Journal Club: Wound Healing/Ions

Thursday, October 10, 2013

Presentation: “Adding In-salt to Injury: Tissue Damage Detection by Osmotic Surveillance”

Presenter: Carlos Rojo <(second-year BMS student)

Paper: Enyedi B., et al. “Tissue damage detection by osmotic surveillance.” Nat Cell Biol. <2013 Sep;15(9):1123-30.

In a nutshell:

Generally, even we non-physicians know how to dress a small wound.  Wash the area with soap and water, apply an antibiotic treatment cream and add a bandage if the area is likely to be exposed to dirt.

Sometimes you get a cut or sore that just won’t heal, and then you realize that we don’t actually understand everything about the process of wounds healing.

On a cellular level, it’s understood that wounds are breaches in the defensive epithelial cell layer. 

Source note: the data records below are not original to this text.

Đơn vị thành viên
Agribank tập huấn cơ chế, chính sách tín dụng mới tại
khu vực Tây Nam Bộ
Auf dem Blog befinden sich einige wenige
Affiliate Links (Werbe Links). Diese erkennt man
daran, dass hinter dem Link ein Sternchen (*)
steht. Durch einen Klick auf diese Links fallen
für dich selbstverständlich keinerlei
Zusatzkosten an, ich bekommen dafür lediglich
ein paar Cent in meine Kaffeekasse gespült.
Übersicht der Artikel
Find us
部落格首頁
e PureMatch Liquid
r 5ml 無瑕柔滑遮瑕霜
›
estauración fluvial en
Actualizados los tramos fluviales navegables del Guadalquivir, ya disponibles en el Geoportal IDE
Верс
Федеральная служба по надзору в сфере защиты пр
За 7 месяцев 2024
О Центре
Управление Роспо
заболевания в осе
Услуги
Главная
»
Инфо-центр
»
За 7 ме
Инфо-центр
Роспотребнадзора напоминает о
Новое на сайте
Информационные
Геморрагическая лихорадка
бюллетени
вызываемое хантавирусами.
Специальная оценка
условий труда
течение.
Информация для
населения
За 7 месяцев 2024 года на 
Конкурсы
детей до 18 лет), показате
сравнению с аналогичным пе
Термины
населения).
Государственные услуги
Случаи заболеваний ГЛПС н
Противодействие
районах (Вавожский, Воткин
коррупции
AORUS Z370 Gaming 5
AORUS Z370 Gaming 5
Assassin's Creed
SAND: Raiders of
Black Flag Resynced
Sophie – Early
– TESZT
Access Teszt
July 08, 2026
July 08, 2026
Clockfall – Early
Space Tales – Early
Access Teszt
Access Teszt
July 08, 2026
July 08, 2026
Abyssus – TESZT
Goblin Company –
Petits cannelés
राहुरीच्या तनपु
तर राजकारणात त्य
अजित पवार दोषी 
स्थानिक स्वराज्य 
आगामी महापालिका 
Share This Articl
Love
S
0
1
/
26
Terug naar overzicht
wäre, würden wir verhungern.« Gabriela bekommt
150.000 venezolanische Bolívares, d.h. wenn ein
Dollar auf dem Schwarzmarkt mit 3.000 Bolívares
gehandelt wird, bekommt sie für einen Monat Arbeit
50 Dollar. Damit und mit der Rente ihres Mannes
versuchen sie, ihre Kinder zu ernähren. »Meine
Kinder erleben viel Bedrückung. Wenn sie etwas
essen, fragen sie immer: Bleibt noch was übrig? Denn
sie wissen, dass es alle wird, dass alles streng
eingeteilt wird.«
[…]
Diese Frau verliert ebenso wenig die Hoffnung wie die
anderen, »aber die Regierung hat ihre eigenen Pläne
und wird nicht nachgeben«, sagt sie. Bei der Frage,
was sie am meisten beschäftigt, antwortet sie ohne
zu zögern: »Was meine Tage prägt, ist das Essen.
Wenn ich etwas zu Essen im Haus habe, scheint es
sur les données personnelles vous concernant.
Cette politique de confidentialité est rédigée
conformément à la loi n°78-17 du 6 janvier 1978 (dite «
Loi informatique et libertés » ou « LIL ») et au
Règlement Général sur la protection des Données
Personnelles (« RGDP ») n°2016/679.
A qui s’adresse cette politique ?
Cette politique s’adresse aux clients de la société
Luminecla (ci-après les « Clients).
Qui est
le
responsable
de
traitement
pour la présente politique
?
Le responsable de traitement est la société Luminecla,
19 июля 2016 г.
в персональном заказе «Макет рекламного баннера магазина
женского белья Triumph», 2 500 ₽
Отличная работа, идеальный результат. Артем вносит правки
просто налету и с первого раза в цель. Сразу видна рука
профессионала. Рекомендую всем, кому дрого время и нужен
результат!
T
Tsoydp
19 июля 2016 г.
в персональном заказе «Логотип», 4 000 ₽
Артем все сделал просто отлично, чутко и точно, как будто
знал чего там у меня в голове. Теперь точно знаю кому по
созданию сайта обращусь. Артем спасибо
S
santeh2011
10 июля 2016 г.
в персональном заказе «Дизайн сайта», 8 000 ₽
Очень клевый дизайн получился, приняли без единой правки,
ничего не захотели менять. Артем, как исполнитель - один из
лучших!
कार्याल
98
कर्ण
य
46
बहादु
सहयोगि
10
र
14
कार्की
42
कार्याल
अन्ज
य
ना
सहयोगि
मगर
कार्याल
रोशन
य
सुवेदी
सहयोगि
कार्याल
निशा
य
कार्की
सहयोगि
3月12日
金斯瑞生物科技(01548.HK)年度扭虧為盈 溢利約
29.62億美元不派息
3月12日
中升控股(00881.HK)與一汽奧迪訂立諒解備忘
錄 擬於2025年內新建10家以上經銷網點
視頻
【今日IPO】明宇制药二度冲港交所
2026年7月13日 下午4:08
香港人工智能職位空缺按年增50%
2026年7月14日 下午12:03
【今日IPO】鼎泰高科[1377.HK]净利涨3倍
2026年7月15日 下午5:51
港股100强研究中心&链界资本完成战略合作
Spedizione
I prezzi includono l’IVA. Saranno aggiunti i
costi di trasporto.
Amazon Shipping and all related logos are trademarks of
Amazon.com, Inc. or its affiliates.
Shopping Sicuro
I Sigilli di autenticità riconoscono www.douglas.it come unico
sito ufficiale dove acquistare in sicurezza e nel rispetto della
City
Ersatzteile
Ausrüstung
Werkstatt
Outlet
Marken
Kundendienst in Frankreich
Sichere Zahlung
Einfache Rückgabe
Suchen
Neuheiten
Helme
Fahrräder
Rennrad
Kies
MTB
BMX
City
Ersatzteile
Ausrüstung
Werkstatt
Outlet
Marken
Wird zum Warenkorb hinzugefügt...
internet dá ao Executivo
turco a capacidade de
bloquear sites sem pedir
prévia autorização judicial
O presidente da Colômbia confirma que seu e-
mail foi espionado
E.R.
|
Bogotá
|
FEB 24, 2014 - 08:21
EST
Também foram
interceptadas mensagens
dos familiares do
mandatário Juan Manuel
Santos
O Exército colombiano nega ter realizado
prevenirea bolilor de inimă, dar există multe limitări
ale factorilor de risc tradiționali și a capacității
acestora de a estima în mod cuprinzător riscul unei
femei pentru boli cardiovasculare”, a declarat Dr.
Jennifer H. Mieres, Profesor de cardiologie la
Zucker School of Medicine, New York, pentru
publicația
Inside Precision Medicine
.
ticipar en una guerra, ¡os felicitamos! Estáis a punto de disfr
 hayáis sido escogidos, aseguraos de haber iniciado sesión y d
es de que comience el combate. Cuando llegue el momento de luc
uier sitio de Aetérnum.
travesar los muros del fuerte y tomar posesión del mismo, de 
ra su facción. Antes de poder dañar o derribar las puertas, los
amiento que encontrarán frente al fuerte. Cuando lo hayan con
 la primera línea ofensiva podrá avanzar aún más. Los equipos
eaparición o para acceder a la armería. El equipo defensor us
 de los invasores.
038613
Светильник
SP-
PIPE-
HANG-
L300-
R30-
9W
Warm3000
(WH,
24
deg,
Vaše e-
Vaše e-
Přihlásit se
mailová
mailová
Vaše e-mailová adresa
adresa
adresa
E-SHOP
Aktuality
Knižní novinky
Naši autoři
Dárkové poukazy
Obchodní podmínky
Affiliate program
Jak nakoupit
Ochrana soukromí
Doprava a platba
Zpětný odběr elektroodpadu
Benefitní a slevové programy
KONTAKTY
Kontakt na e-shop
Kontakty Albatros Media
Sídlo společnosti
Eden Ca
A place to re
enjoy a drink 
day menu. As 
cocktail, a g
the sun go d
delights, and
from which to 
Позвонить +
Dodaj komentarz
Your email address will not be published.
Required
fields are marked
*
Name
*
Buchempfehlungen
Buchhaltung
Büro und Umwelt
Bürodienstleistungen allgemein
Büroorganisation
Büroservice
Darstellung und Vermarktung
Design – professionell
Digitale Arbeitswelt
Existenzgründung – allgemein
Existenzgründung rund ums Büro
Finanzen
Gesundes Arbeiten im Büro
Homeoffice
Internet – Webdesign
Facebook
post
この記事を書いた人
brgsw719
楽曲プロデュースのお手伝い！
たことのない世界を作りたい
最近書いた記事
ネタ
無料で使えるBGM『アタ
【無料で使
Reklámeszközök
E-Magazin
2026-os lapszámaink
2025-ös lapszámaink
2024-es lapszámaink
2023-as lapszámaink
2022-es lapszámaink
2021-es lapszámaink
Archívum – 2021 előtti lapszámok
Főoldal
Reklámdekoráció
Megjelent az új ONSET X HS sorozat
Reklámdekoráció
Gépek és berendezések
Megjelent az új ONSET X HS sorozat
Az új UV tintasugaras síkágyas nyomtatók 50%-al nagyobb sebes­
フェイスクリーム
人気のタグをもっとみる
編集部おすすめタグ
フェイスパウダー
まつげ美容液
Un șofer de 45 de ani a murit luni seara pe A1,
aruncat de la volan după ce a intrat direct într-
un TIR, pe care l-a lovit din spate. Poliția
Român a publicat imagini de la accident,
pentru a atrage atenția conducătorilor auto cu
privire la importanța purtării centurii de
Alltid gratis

Some of these cells die and send out death signals to immune cells, which leads to an inflammatory response.  Eventually, if all goes well, the barrier is as good as new again.

But the timing doesn’t quite make sense.  The immune cells can get to the wound pretty quickly, so is there another method of wound detection?  The authors thought about it and noted that there is normally a chemical gradient across barriers that can be disrupted by a wound.  They then asked if cells can detect these ionic changes after an injury.

The authors nicked the tails of zebrafish, which are great models for this process, in part because of their near-transparent flesh.  Then they put the fish either in hypotonic or isotonic solutions.  There was a greater wound-healing response in the hypotonic solution. 

In other words, when the ion concentrations were different inside and outside the wound, there was more efficient immune activation.  This suggests that the differences in ion concentrations allowed for wound detection. 

More work is needed to understand this mechanism, but this understanding can potentially help us improve how we treat wounds.